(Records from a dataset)
=-=-=-=-=

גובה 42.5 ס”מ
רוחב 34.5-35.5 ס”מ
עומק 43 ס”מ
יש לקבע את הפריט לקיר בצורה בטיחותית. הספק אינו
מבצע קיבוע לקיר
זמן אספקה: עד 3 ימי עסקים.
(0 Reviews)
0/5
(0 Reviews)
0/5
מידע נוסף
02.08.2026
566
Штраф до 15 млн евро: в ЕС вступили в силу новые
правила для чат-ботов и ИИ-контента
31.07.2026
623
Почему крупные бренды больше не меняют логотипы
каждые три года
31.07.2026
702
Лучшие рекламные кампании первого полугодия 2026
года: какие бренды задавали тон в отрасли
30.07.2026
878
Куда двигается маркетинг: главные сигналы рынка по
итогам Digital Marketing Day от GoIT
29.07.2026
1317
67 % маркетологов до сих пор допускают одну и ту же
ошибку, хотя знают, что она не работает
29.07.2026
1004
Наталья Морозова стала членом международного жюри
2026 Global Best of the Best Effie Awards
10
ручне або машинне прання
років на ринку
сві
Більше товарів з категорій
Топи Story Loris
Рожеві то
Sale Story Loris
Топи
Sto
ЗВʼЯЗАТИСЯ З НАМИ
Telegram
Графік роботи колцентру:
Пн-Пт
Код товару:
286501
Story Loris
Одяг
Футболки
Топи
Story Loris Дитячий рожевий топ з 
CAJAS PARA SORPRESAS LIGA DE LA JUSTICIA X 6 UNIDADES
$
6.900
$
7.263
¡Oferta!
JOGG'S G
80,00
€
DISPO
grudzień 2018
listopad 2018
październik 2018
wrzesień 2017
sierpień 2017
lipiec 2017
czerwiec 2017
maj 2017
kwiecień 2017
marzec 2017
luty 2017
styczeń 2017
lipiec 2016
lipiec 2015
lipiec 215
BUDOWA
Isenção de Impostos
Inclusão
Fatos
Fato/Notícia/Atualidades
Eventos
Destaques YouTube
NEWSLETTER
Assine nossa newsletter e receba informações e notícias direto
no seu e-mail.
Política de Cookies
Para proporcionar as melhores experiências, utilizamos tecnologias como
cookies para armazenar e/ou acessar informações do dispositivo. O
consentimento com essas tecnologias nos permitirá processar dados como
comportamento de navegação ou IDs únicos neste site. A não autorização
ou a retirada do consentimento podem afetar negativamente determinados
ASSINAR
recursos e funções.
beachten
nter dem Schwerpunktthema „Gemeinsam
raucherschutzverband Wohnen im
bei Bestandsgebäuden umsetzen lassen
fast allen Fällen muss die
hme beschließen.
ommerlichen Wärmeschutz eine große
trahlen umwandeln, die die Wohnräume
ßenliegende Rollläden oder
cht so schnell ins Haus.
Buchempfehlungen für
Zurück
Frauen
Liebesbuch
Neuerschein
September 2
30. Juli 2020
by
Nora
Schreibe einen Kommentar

=-=-=-=-=

About this task
Return the entries in full, keeping every line exactly as it is.

Exercise answer
גובה 42.5 ס”מ
רוחב 34.5-35.5 ס”מ
עומק 43 ס”מ
יש לקבע את הפריט לקיר בצורה בטיחותית. הספק אינו
מבצע קיבוע לקיר
זמן אספקה: עד 3 ימי עסקים.
(0 Reviews)
0/5
(0 Reviews)
0/5
מידע נוסף
02.08.2026
566
Штраф до 15 млн евро: в ЕС вступили в силу новые
правила для чат-ботов и ИИ-контента
31.07.2026
623
Почему крупные бренды больше не меняют логотипы
каждые три года
31.07.2026
702
Лучшие рекламные кампании первого полугодия 2026
года: какие бренды задавали тон в отрасли
30.07.2026
878
Куда двигается маркетинг: главные сигналы рынка по
итогам Digital Marketing Day от GoIT
29.07.2026
1317
67 % маркетологов до сих пор допускают одну и ту же
ошибку, хотя знают, что она не работает
29.07.2026
1004
Наталья Морозова стала членом международного жюри
2026 Global Best of the Best Effie Awards
10
ручне або машинне прання
років на ринку
сві
Більше товарів з категорій
Топи Story Loris
Рожеві то
Sale Story Loris
Топи
Sto
ЗВʼЯЗАТИСЯ З НАМИ
Telegram
Графік роботи колцентру:
Пн-Пт
Код товару:
286501
Story Loris
Одяг
Футболки
Топи
Story Loris Дитячий рожевий топ з 
CAJAS PARA SORPRESAS LIGA DE LA JUSTICIA X 6 UNIDADES
$
6.900
$
7.263
¡Oferta!
JOGG'S G
80,00
€
DISPO
grudzień 2018
listopad 2018
październik 2018
wrzesień 2017
sierpień 2017
lipiec 2017
czerwiec 2017
maj 2017
kwiecień 2017
marzec 2017
luty 2017
styczeń 2017
lipiec 2016
lipiec 2015
lipiec 215
BUDOWA
Isenção de Impostos
Inclusão
Fatos
Fato/Notícia/Atualidades
Eventos
Destaques YouTube
NEWSLETTER
Assine nossa newsletter e receba informações e notícias direto
no seu e-mail.
Política de Cookies
Para proporcionar as melhores experiências, utilizamos tecnologias como
cookies para armazenar e/ou acessar informações do dispositivo. O
consentimento com essas tecnologias nos permitirá processar dados como
comportamento de navegação ou IDs únicos neste site. A não autorização
ou a retirada do consentimento podem afetar negativamente determinados
ASSINAR
recursos e funções.
beachten
nter dem Schwerpunktthema „Gemeinsam
raucherschutzverband Wohnen im
bei Bestandsgebäuden umsetzen lassen
fast allen Fällen muss die
hme beschließen.
ommerlichen Wärmeschutz eine große
trahlen umwandeln, die die Wohnräume
ßenliegende Rollläden oder
cht so schnell ins Haus.
Buchempfehlungen für
Zurück
Frauen
Liebesbuch
Neuerschein
September 2
30. Juli 2020
by
Nora
Schreibe einen Kommentar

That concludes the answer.